Series: ACO Student Seminar

A successful approach to solving linear programming problems exactly has been to solve the problems with increasing levels of fixed precision, checking the final basis in exact arithmetic and then doing additional simplex pivots if necessary. This work is a computational study comparing different techniques for the core element of our exact computation: solving sparse rational systems of linear equations exactly.

Series: Research Horizons Seminar

Dynamics of spatially extended systems is often described by Lattice Dynamical Systems (LDS). LDS were introduced 25 years ago independently by four physicists from four countries. Sometimes LDS themselves are quite relevant models of real phenomena.
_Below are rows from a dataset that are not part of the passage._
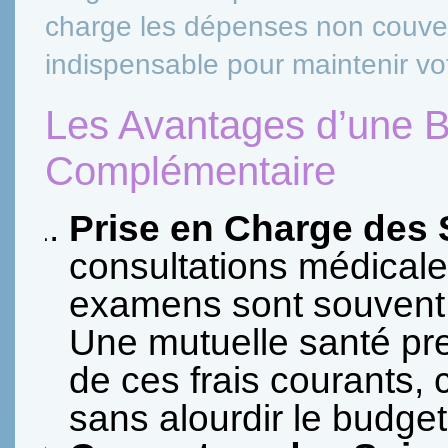
charge les dépenses non couvert
indispensable pour maintenir vot
Les Avantages d’une 
Complémentaire
Prise en Charge des
consultations médicale
examens sont souvent 
Une mutuelle santé pr
de ces frais courants, c
sans alourdir le budget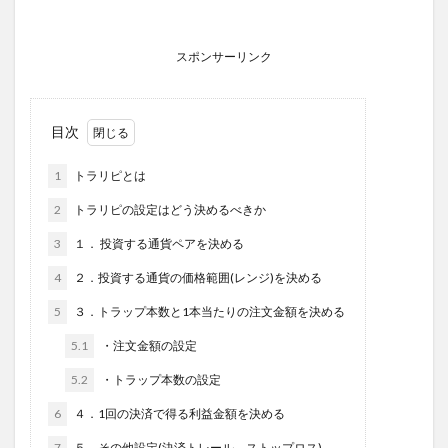
スポンサーリンク
目次
1
トラリピとは
2
トラリピの設定はどう決めるべきか
3
１． 投資する通貨ペアを決める
4
２．投資する通貨の価格範囲(レンジ)を決める
5
３．トラップ本数と1本当たりの注文金額を決める
5.1
・注文金額の設定
5.2
・トラップ本数の設定
6
４．1回の決済で得る利益金額を決める
7
５．その他設定(決済トレール、ストップロス)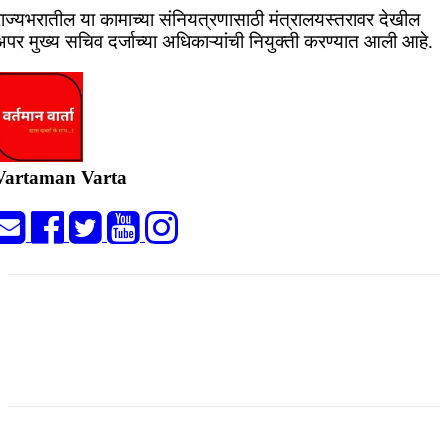
राज्यभरातील या कामाच्या संनियत्रणासाठी मंत्रालयस्तरावर देखील
पर मुख्य सचिव दर्जाच्या अधिकाऱ्यांची नियुक्ती करण्यात आली आहे.
Vartaman Varta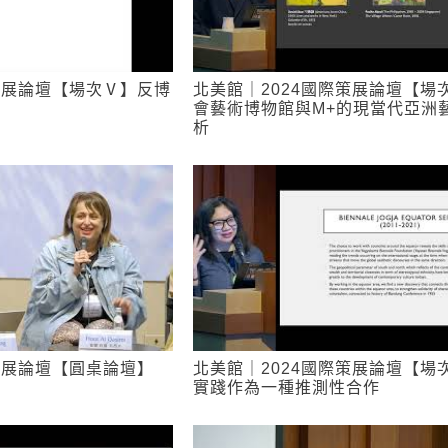
策展論壇【場次Ⅴ】反博
北美館｜2024國際策展論壇【場
會藝術博物館與M+的現當代亞洲
析
策展論壇【圓桌論壇】
北美館｜2024國際策展論壇【場
實踐作為一種推測性合作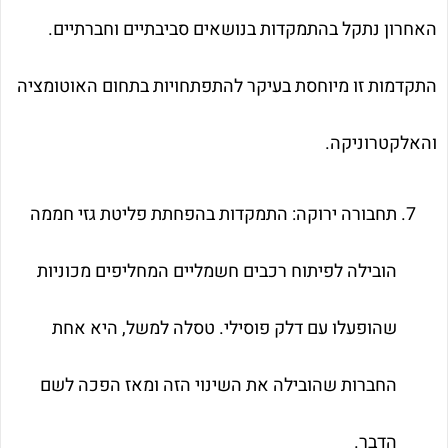
האחרון נתקל בהתמקדות בנושאים סביבתיים וחברתיים.
התקדמות זו מיוחסת בעיקר להתפתחויות בתחום האוטומציה
והאלקטרוניקה.
תחבורה ירוקה: התמקדות בהפחתת פליטת גזי חממה
הובילה לפיתוח רכבים חשמליים המחליפים מכוניות
שהופעלו עם דלק פוסילי. טסלה למשל, היא אחת
החברות שהובילה את השינוי הזה ומאז הפכה לשם
הדבר.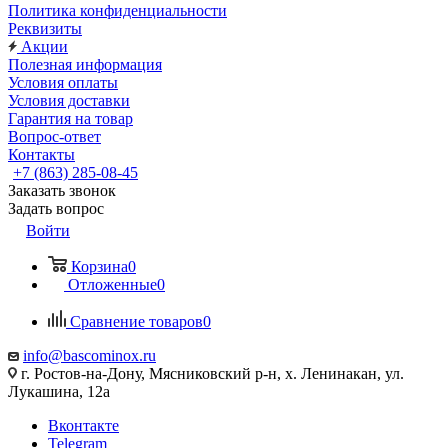
Политика конфиденциальности
Реквизиты
Акции
Полезная информация
Условия оплаты
Условия доставки
Гарантия на товар
Вопрос-ответ
Контакты
+7 (863) 285-08-45
Заказать звонок
Задать вопрос
Войти
Корзина
0
Отложенные
0
Сравнение товаров
0
info@bascominox.ru
г. Ростов-на-Дону, Мясниковский р-н, х. Ленинакан, ул.
Лукашина, 12а
Вконтакте
Telegram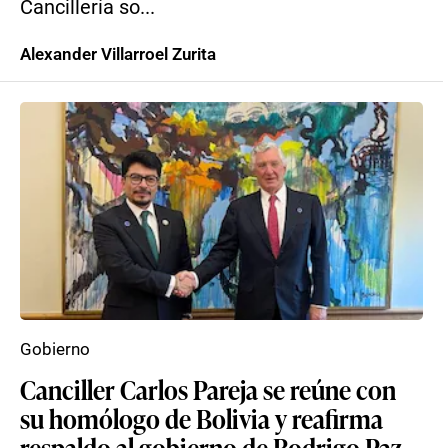
Cancillería so...
Alexander Villarroel Zurita
Gobierno
Canciller Carlos Pareja se reúne con
su homólogo de Bolivia y reafirma
respaldo al gobierno de Rodrigo Paz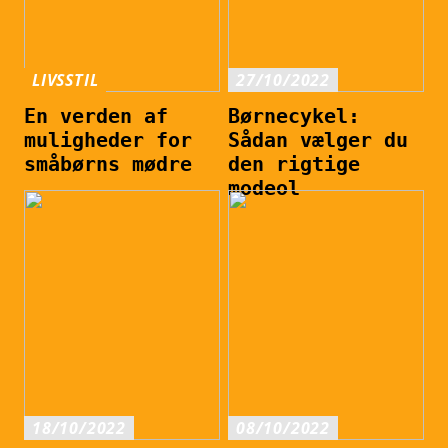
LIVSSTIL
27/10/2022
En verden af
Børnecykel:
muligheder for
Sådan vælger du
småbørns mødre
den rigtige
modeol
18/10/2022
08/10/2022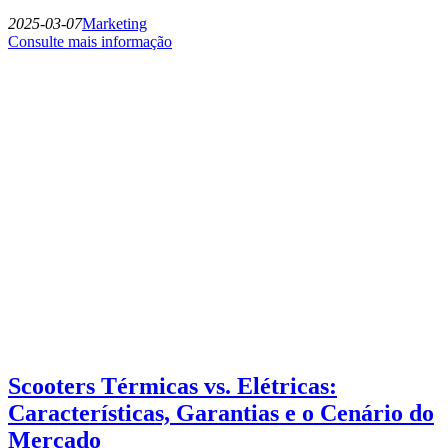
2025-03-07
Marketing
Consulte mais informação
Scooters Térmicas vs. Elétricas:
Características, Garantias e o Cenário do
Mercado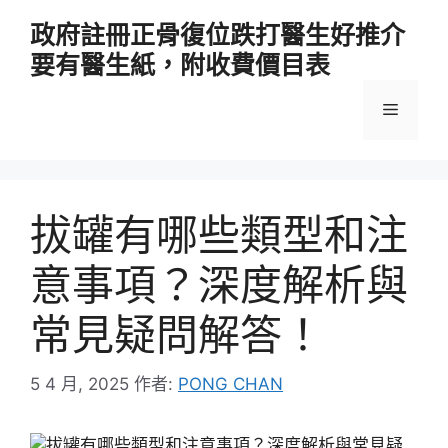
跳
政府註冊正骨復位跌打醫生好推介
至
要有醫生紙，附收費價目表
主
要
選
內
容
單
拔罐有哪些類型和注
意事項？深度解析與
常見疑問解答！
5 4 月, 2025
作者:
PONG CHAN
Besides, very often discretizations of partial differential equations lead to LDS. LDS consist of local dynamical systems sitting in the nodes of a lattice which interact between themselves. Mathematical studies of LDS started in 1988 and introduced a thermodynamic formalism for these spatially extended dynamical systems. They allowed to give exact definitions of such previously vague phenomena as space-time chaos and coherent structures and prove their existence in LDS. The basic notions and results in this area will be discussed. It is a preparatory talk for the next day colloquium where Dynamical Networks, i.e. the systems with arbitrary graphs of interactions, will be discussed.

Series: Geometry Topology Seminar

The Dehn function of a finitely presented group measures the difficulty in filling loops in the presentation complex of the group. Higher dimensional Dehn functions are a natural generalization: the n-dimensional Dehn function of a group captures the difficulty of filling n-spheres with (n+1)-balls in suitably defined complexes associated with the group. A fundamental question in the area is that of determining which functions arise as Dehn functions. I will give an overview of known results and describe recent progress in the 2-dimensional case. This is joint work with Josh Barnard and Noel Brady.